(Stored entries)
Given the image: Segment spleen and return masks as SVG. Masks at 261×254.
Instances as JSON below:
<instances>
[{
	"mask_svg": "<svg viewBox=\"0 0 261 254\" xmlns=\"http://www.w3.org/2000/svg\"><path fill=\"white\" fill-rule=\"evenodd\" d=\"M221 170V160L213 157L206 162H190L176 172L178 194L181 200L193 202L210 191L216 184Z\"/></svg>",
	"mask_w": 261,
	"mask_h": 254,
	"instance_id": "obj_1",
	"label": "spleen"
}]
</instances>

*Required work*:
Copy the lines above exactly, leaving every word as it is.

*Solution*:
Given the image: Segment spleen and return masks as SVG. Masks at 261×254.
Instances as JSON below:
<instances>
[{
	"mask_svg": "<svg viewBox=\"0 0 261 254\" xmlns=\"http://www.w3.org/2000/svg\"><path fill=\"white\" fill-rule=\"evenodd\" d=\"M221 170V160L213 157L206 162H190L176 172L178 194L181 200L193 202L210 191L216 184Z\"/></svg>",
	"mask_w": 261,
	"mask_h": 254,
	"instance_id": "obj_1",
	"label": "spleen"
}]
</instances>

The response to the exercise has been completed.